Enumerate Local Environments

Use local-environment enumeration when you need ordered structures for fitting, testing, or preparing NEB calculations around one hop.

The enumeration helpers start from a LatticeStructure, vary selected active sites, and return:

  • pymatgen structures,

  • compact active-site occupation vectors,

  • local occupation vectors in the same order used by kMCpy models.

Build A Lattice Model

from pymatgen.core import Lattice, Structure

from kmcpy.structure import LatticeStructure

lattice = Lattice.cubic(10.0)
template = Structure(
    lattice,
    ["Na", "Si", "Si", "Cl"],
    [[0, 0, 0], [1, 0, 0], [2, 0, 0], [5, 0, 0]],
    coords_are_cartesian=True,
)

lattice_model = LatticeStructure(
    template_structure=template,
    site_mapping={
        "Na": ["Na", "X"],
        "Si": ["Si", "P"],
        "Cl": "Cl",
    },
)

site_mapping defines which species or vacancy states each active site can take. Fixed species, such as "Cl": "Cl", are not enumerated.

Enumerate A Local Environment

from kmcpy.structure import enumerate_local_environments

environments = enumerate_local_environments(
    lattice_model,
    center=0,
    cutoff=2.5,
    variable_species=["Si", "P"],
    variable_site_indices=[1, 2],
    species_counts={"Si": 1, "P": 1},
)

for environment in environments:
    print(environment.label)
    print(environment.full_occupation.values)

species_counts is an exact count over the variable sites. In this example, the two variable sites must contain one Si and one P.

Occupation Values

With basis_type="chebyshev", kMCpy stores allowed species as integer state indices. For example:

site_mapping = {"Si": ["Si", "P", "Ge"]}

uses:

Si = 0
P  = 1
Ge = 2

The LCE basis then uses q - 1 non-constant basis functions for a site with q allowed states.

Use Pymatgen Transformations

For larger or more complex disordered environments, pass a pymatgen transformation object. kMCpy calls apply_transformation(...) and normalizes the result back into the same local-environment result type.

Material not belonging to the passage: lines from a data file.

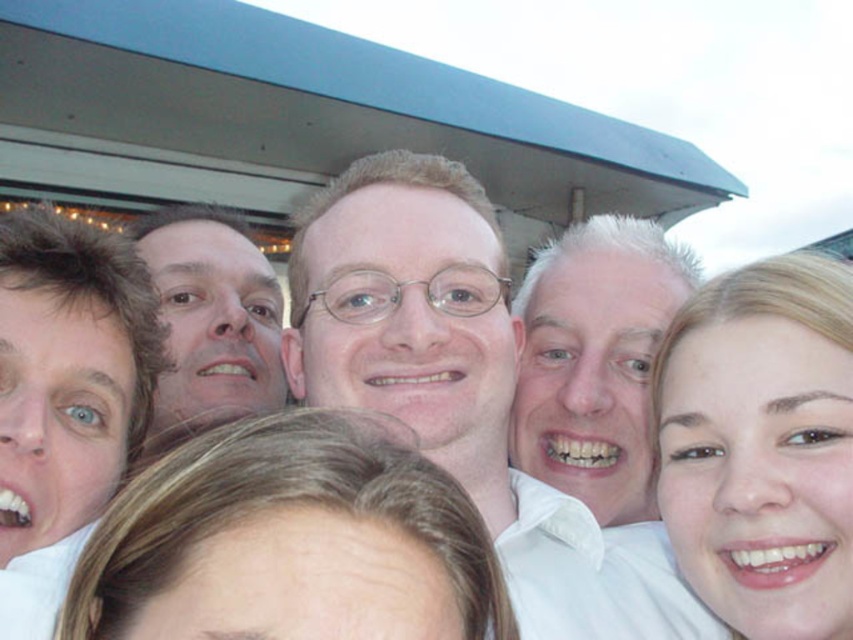 Does blonde hair at center have a greater height compared to smooth skin face at center?

In fact, blonde hair at center may be shorter than smooth skin face at center.

Does blonde hair at center appear on the left side of smooth skin face at center?

No, blonde hair at center is not to the left of smooth skin face at center.

Who is more distant from viewer, (137,531) or (206,289)?

The point (206,289) is behind.

The width and height of the screenshot is (853, 640). Identify the location of blonde hair at center. (289, 540).

Is blonde hair at center taller than white glossy shirt at center?

No, blonde hair at center is not taller than white glossy shirt at center.

Who is shorter, blonde hair at center or white glossy shirt at center?

With less height is blonde hair at center.

What do you see at coordinates (289, 540) in the screenshot? The width and height of the screenshot is (853, 640). I see `blonde hair at center` at bounding box center [289, 540].

The width and height of the screenshot is (853, 640). What are the coordinates of `blonde hair at center` in the screenshot? It's located at (289, 540).

Does smooth blonde hair at center have a smaller size compared to white glossy shirt at center?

from pymatgen.transformations.standard_transformations import (
    OrderDisorderedStructureTransformation,
)

transformation = OrderDisorderedStructureTransformation(no_oxi_states=True)

environments = enumerate_local_environments(
    lattice_model,
    center=0,
    cutoff=2.5,
    variable_species=["Si", "P"],
    variable_site_indices=[1, 2],
    species_counts={"Si": 1, "P": 1},
    transformation=transformation,
    max_results=10,
)

EnumerateStructureTransformation can also be used, but it depends on the external enumlib executables used by pymatgen. kMCpy does not install those binaries.

Build NEB Endpoint Pairs

Use enumerate_neb_endpoint_pairs when you need initial and final structures for one known hop in a small cell:

from kmcpy.structure import enumerate_neb_endpoint_pairs

endpoint_pairs = enumerate_neb_endpoint_pairs(
    lattice_model,
    mobile_ion_indices=(1, 2),
    cutoff=2.5,
    variable_species=["Na", "X"],
    variable_site_indices=[1, 2],
    species_counts={"Na": 1, "X": 1},
)

for pair in endpoint_pairs:
    initial_structure = pair.initial
    final_structure = pair.final

mobile_ion_indices are compact active-site indices. You can also pass a kMCpy event object if it has a mobile_ion_indices attribute.

The helper returns structures only. It does not write VASP inputs, create NEB image directories, or generate interpolated intermediate images.

Checklist

  • Make sure variable_site_indices use compact active-site indices.

  • Use species_counts when composition must be fixed.

  • Use the same site order and basis convention as the model you plan to fit.

  • Keep enumlib-dependent transformations optional in reproducible workflows.